Table 1. Estimated temperature differential limits for different aggregates BS 8110.2-1985 (10)

It is commonly accepted that for General Portland (GP) cement, a peak concrete temperature limit of 70⁰C

and a differential temperature limit of 25⁰C will reduce the risk of DEF and internal thermal restraint

cracking to an acceptable level [Follardet al (12)] [Nanayakkara (2)]. If fly ash, slag or silica fume is added to the concrete slightly higher peak temperature limits are acceptable for the control of DEF.

4. Control Measures

If considered during the design process and there is early involvement by the contractor and premix company, control of the concrete temperature in large concrete pours does not need to become a costly and time consuming exercise. There are a variety of methods that can be used to control concrete temperatures on site and the optimum solution will depend on site conditions, construction program and product availability. Below are a variety of control measures that can be used.

4.1. Thermal modeling

Due to the costly repair measures, it is too late to attempt to control temperature rise and mitigate thermal cracking after the concrete has been poured. It is good practice to conduct thermal modeling on all larger elements to determine if specific control measures need to be taken and to assess the most practical options. Thermal modeling can range from relatively simple estimates of peak and differential temperatures to complex finite element analyses to determine areas of stress concentration and to compare control measures.

4.2. Concrete Mix Design

Generally the most practical method of thermal control is modifying the mix composition. Careful consideration should be given to the concrete mix design rather than using a standard mix design or simply following guidelines from regulatory authorities. The cementitious content directly relates to heat of hydration of the mix. When trying to minimize temperature rise in concrete, the target cementitious content

should be the minimum required to achieve the fresh and hardened properties. When determining concrete mix properties, it is recommended to specify a maximum cementitious content to ensure peak temperature will not be exceeded in addition to any minimum cementitious content required for strength and durability properties of the concrete. In addition, to minimise temperature rise for mass concrete pours, it is recommended that the optimum maximum replacement with supplementary cementitious materials, such as fly ash or Ground Granulated Blast-furnace Slag (GGBS), should be used. GGBS is a byproduct of iron smelting producing a latent hydraulic binder with similar total heat of hydration to GP cement but significantly reduced rate of heat generation. Fly ash is a byproduct from the burning of pulverised coal in power station furnaces. The fly ash in Queensland is generally of high quality with low calcium content which reduces both the total heat of hydration as well as the rate of heat generation. While fly ash has a lower heat of hydration than GGBS, it is usually used at a lower replacement level and therefore in most circumstances either product can be used to provide significant reductions in temperature rise.

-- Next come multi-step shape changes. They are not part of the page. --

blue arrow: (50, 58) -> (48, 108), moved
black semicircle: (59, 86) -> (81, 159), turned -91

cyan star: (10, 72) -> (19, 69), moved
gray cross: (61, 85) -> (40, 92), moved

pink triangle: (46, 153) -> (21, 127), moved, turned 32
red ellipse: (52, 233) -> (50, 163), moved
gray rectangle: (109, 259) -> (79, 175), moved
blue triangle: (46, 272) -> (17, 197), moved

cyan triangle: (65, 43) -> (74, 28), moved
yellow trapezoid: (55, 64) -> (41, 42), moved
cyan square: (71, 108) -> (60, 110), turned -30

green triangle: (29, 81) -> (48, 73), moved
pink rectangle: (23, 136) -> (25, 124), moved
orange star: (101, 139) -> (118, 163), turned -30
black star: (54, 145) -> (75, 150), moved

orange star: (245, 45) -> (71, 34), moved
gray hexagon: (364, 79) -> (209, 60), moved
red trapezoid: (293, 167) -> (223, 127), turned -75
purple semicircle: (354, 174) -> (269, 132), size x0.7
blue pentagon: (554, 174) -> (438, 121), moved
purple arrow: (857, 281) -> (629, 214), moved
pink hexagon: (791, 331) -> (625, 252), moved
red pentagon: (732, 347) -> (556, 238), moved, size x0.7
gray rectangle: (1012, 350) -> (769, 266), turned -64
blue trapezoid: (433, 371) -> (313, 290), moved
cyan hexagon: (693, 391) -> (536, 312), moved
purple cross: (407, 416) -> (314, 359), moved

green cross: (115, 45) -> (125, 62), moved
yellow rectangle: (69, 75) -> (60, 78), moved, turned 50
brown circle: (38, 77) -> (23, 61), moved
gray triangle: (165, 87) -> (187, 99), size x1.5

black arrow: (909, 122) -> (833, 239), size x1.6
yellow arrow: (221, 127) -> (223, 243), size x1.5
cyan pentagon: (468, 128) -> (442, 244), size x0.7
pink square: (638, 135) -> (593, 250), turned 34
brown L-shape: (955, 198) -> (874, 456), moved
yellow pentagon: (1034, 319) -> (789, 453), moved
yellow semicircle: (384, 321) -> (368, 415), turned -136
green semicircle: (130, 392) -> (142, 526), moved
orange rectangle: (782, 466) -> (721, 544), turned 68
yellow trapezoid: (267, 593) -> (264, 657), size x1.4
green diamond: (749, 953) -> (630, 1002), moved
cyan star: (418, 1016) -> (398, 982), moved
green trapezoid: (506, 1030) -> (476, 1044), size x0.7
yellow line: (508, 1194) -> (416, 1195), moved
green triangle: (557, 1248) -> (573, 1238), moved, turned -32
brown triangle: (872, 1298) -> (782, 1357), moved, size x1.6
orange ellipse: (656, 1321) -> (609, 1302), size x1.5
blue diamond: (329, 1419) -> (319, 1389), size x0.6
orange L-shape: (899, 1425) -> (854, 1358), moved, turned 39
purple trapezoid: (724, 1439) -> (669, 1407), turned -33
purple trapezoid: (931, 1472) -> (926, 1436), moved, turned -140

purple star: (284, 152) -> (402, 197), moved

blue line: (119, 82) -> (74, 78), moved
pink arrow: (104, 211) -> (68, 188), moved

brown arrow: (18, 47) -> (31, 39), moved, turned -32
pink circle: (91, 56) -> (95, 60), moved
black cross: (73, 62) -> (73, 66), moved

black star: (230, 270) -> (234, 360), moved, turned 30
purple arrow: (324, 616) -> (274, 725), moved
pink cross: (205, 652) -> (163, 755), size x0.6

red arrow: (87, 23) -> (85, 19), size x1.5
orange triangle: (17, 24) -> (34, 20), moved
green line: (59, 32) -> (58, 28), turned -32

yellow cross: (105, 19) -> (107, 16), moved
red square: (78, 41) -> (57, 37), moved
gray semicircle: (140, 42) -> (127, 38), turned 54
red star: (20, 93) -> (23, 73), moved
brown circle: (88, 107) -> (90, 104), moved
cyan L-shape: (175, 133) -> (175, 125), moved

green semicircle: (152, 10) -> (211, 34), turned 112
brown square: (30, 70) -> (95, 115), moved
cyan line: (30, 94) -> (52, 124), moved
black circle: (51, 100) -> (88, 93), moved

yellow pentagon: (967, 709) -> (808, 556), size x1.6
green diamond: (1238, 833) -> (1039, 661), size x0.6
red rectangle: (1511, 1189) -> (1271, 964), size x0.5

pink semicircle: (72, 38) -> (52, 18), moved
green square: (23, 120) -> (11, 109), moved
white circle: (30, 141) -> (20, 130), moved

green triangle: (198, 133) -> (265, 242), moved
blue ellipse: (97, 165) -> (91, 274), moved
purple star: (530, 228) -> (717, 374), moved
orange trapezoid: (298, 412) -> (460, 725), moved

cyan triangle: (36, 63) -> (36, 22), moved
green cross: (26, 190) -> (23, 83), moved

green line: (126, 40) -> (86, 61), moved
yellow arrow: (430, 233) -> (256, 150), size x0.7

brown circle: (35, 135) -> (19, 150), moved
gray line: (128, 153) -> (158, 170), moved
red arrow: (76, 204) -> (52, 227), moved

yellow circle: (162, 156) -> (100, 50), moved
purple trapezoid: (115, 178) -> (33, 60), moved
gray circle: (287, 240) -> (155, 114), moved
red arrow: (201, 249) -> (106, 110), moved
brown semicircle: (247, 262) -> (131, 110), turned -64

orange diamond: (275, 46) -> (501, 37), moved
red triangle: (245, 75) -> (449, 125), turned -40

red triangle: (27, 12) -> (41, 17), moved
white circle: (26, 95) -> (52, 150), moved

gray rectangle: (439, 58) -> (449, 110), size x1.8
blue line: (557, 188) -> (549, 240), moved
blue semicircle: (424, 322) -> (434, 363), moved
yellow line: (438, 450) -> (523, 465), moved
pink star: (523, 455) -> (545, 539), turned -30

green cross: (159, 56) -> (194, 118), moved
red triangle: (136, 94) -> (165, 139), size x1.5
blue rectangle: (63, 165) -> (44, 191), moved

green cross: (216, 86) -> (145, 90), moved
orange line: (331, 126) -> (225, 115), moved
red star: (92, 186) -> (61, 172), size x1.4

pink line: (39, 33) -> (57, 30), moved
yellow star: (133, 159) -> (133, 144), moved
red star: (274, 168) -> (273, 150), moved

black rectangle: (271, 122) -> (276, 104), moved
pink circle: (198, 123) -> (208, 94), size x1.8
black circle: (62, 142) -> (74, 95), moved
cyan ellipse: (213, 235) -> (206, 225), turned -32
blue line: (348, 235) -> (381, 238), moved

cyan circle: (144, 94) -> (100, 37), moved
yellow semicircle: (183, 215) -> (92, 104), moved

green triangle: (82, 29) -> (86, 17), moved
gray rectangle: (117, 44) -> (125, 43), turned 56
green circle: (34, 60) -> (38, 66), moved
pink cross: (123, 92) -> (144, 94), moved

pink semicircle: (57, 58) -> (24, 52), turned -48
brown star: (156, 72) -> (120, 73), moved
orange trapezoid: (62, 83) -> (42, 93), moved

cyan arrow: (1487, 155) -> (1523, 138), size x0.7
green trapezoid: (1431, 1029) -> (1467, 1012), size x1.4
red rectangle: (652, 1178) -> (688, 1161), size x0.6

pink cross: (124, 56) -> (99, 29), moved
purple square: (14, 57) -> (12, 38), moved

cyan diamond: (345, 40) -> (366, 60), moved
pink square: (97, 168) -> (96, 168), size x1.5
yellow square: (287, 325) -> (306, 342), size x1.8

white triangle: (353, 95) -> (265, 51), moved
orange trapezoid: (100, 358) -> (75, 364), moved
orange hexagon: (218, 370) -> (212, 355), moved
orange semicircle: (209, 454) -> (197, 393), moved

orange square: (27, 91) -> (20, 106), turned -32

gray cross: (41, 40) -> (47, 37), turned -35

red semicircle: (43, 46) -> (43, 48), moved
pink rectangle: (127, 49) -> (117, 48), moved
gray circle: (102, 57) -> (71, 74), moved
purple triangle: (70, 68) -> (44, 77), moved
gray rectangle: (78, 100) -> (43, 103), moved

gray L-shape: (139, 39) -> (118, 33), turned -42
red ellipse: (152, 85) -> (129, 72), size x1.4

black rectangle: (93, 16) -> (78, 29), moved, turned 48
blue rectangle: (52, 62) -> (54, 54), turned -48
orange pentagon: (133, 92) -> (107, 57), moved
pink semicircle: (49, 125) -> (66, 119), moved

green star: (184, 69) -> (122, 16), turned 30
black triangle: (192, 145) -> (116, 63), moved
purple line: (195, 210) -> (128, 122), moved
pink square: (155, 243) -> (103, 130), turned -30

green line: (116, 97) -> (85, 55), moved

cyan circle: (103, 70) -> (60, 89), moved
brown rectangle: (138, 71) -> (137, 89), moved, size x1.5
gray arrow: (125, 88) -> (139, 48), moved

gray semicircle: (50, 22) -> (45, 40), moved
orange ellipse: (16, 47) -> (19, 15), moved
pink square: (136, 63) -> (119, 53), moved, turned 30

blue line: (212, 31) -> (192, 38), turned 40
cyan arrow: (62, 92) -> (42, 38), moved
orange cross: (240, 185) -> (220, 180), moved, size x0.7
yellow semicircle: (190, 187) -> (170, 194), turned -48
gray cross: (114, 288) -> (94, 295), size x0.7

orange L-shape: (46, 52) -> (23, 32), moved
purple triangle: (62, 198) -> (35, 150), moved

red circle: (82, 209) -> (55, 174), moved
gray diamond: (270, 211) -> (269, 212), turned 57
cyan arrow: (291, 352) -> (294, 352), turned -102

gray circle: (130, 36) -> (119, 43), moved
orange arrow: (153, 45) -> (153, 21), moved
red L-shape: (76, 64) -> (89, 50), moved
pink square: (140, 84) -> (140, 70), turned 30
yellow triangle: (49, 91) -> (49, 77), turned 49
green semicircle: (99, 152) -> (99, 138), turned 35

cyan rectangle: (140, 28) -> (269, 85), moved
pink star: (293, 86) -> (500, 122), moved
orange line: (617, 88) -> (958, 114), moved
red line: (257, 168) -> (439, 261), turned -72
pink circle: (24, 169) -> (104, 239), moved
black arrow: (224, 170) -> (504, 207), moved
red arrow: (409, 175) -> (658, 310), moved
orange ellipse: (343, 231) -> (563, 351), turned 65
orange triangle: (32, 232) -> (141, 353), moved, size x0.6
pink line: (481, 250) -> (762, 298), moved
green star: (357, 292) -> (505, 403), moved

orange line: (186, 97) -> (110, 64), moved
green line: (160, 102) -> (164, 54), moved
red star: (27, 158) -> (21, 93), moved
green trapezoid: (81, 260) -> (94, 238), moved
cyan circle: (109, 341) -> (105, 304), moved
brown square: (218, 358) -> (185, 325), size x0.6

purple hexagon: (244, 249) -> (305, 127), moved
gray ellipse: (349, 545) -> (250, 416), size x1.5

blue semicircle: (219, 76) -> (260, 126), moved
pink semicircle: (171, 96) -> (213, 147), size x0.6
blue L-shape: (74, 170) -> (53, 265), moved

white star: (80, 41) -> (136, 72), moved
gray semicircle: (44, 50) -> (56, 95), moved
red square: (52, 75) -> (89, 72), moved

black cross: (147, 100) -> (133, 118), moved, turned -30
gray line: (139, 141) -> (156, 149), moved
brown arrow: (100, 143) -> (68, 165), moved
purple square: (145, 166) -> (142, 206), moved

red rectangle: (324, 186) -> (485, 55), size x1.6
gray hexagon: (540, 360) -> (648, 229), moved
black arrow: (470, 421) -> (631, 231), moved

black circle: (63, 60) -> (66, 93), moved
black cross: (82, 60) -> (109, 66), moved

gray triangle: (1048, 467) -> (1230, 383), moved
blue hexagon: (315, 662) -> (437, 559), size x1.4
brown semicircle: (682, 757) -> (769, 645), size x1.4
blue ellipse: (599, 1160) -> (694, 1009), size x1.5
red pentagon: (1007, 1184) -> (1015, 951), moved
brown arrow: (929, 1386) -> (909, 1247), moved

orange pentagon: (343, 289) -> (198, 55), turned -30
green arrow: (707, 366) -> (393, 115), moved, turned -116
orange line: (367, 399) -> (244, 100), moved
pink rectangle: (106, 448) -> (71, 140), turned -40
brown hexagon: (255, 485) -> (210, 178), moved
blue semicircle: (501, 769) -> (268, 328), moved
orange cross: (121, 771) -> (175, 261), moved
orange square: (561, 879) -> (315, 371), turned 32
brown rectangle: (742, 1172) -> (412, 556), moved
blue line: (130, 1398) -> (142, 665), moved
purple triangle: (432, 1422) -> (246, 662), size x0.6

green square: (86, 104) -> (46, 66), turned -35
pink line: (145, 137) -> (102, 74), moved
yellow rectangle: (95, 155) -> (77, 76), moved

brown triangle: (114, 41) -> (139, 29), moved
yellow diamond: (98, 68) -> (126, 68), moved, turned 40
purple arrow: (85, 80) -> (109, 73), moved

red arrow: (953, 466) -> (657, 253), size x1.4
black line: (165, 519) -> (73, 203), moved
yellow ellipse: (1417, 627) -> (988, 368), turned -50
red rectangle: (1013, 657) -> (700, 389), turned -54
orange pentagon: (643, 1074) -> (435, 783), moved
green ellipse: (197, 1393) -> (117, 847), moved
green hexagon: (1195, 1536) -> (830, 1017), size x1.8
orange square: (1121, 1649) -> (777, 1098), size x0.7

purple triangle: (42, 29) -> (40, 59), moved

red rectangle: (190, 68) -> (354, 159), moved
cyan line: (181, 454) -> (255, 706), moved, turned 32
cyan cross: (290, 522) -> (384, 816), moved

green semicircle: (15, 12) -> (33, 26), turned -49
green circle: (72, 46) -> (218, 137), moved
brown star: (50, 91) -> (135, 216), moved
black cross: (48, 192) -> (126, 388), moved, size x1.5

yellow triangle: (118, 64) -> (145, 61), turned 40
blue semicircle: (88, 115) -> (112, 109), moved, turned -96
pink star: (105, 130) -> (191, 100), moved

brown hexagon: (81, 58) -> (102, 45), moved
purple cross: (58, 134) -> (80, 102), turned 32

During the mix design process there can often be a tradeoff between the different requirements of the concrete mix. For example, whilst fly ash and GGBS reduce temperature rise, they can also reduce the rate of strength gain which may be important when considering the construction program. In massive concrete elements, this is rarely a problem as the effective maturity within the concrete can be several times that of the standard cured cylinders. It can be an issue in precast applications with significant variation in section dimensions as discussed in the section on Tee-roff girders later.

There is a common misperception that it is necessary to have a particular minimum cementitious content for durability requirements. Buenfeld and Okundi (13) showed that, at a given w/cm ratio, the higher binder content actually increased chloride ion ingress in concrete and all other transport processes. An unnecessarily high cementitious content may lead to increased cracking due to thermal stresses and shrinkage which could reduce durability.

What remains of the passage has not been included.